**THE PROBLEM**
A complete answer lists every line of the entries below where the string "Version" appears.

**GIVEN INFORMATION**
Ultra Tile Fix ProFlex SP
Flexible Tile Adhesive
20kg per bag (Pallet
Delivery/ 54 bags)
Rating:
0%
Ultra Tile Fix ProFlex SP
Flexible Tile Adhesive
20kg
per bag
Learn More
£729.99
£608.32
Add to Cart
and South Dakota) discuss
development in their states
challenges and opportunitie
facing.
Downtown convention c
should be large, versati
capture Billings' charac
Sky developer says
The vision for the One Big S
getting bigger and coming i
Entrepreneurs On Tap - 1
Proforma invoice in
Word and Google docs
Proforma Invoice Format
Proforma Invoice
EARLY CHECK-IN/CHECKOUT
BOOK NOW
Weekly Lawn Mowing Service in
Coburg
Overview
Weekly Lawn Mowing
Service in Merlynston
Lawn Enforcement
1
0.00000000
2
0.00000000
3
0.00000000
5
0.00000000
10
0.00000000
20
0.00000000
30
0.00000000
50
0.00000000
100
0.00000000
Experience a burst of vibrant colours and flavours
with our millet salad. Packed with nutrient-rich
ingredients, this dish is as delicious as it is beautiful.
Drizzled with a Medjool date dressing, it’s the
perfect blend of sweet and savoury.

--

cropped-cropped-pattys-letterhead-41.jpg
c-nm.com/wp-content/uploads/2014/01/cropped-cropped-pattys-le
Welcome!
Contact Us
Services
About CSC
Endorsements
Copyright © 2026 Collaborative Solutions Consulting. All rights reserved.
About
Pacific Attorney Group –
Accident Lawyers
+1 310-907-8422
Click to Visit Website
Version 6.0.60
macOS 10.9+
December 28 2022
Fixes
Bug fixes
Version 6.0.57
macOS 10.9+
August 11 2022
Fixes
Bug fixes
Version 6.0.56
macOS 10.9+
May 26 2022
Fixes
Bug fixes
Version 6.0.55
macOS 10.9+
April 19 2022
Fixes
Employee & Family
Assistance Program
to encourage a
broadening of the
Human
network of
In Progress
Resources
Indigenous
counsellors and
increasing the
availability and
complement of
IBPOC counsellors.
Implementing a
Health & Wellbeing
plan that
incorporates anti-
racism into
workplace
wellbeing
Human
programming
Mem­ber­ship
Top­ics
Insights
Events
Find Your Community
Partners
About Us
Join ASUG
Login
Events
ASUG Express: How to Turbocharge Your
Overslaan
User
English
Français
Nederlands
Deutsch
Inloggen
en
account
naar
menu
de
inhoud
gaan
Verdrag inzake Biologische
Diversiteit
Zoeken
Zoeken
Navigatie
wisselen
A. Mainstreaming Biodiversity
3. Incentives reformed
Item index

**EXERCISE RESPONSE**
Version 6.0.60
Version 6.0.57
Version 6.0.56
Version 6.0.55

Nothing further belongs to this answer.